Re: [HACKERS] [PATCH] Pageinspect - add functions on GIN and GiSTindexes from gevel - Mailing list pgsql-hackers

From Thomas Munro
Subject Re: [HACKERS] [PATCH] Pageinspect - add functions on GIN and GiSTindexes from gevel
Date
Msg-id CAEepm=1Vf6edWc33qF5us5Vw4J8QS-3LYtFzFVKYscs6c9+B7g@mail.gmail.com
Whole thread Raw
In response to [HACKERS] [PATCH] Pageinspect - add functions on GIN and GiST indexes fromgevel  (Alexey Chernyshov <a.chernyshov@postgrespro.ru>)
Responses Re: [HACKERS] [PATCH] Pageinspect - add functions on GIN and GiSTindexes from gevel
List pgsql-hackers
On Sat, Jul 22, 2017 at 12:05 AM, Alexey Chernyshov
<a.chernyshov@postgrespro.ru> wrote:
> the following patch transfers functionality from gevel module
> (http://www.sai.msu.su/~megera/wiki/Gevel) which provides functions for
> analyzing GIN and GiST indexes to pageinspect. Gevel was originally
> designed by Oleg Bartunov, and Teodor Sigaev for developers of GiST and
> GIN indexes.
>
> Functions added:
>  - gist_stat(text) - shows statistics on GiST Tree
>  - gist_tree(text) - shows GiST tree
>  - gist_tree(text, int4) - shows GiST tree up to MAXLEVEL
>  - gist_print(text) - prints objects stored in GiST tree
>  - spgist_stat(text) - shows statistics on SP-GiST
>  - spgist_print(text) - prints objects stored in index
>  - gin_value_count() - originally gin_stat(text) - prints estimated counts
> for index values
>  - gin_stats() - originally gin_statpage(text) - shows statistics
>  - gin_count_estimate(text, tsquery) - shows number of indexed rows matched
> query
>
> Tests also transferred, docs for new functions are added. I run pgindent
> over the code, but the result is different from those I expected, so I leave
> pgindented one.
> The patch is applicable to the commit
> 866f4a7c210857aa342bf901558d170325094dde.

Hi Alexey,

This patch still applies but doesn't build after commits 2cd70845 and c6293249.
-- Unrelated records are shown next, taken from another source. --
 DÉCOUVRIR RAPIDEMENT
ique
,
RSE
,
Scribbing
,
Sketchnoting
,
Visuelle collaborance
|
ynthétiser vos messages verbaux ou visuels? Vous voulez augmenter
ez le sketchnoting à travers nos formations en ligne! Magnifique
ginfuncs.c:91:47: error: invalid type argument of ‘->’ (have
‘FormData_pg_attribute’)          st->index->rd_att->attrs[st->attnum]->attbyval,
...several similar errors...

For example, that expression needs to be changed to:
          TupleDescAttr(st->index->rd_att, attnum)->attbyval

Here is some superficial review since I'm here:

+/*
+ * process_tuples
+ * Retrieves the number of TIDs in a tuple.
+ */
+static void
+process_tuple(FuncCallContext *funcctx, GinStatState * st, IndexTuple itup)
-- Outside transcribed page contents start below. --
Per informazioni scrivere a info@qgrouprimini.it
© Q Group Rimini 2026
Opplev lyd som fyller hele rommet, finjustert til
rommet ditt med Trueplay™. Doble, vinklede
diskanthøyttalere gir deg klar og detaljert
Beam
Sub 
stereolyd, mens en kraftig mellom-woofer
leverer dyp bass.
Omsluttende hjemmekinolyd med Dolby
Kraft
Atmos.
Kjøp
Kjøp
"process_tuples" vs "process_tuple"

+ /* do no distiguish various null category */

"do not distinguish various null categories"

+ st->nulls[0] = (st->category == GIN_CAT_NORM_KEY) ? false : true;

That's a long way to write (st->category != GIN_CAT_NORM_KEY)!
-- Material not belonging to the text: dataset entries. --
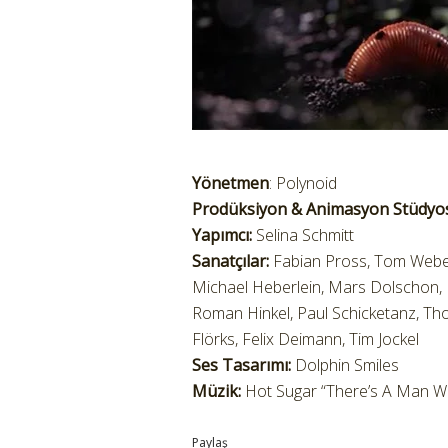
Yönetmen
: Polynoid
Prodüksiyon & Animasyon Stüdyo
Yapımcı:
Selina Schmitt
Sanatçılar:
Fabian Pross, Tom Weber, 
Michael Heberlein, Mars Dolschon, M
Roman Hinkel, Paul Schicketanz, Tho
Flörks, Felix Deimann, Tim Jockel
Ses Tasarımı:
Dolphin Smiles
Müzik:
Hot Sugar “There’s A Man Wa
Paylaş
+ * We scaned the whole page, so we should take right page

"scanned"

+/*
+ * refind_position
+ * Refinds a previois position, at returns it has correctly
+ * set offset and buffer is locked.
+ */

"previous", s/, at returns/.  On return/

+ memset(st->nulls, false, 2 * sizeof(*st->nulls));

"false" looks strange here where an int is expected.  The size
expression is weird.  I think you should just write:

st->nulls[0] = false;
st->nulls[1] = false;

Investigating the types more closely, I see that 'nulls' is declared
like this (in struct GinStatState):

+ char nulls[2];

Then later you do this:

+ htuple = heap_form_tuple(funcctx->attinmeta->tupdesc,
+     st->dvalues,
+     st->nulls);

But that's not OK, heap_form_tuple takes bool *.  bool and char are
not interchangeable (they may have different sizes on some platforms,
among other problems, even though usually they are both 1 byte).  So I
think you should declare it as "bool nulls[2]".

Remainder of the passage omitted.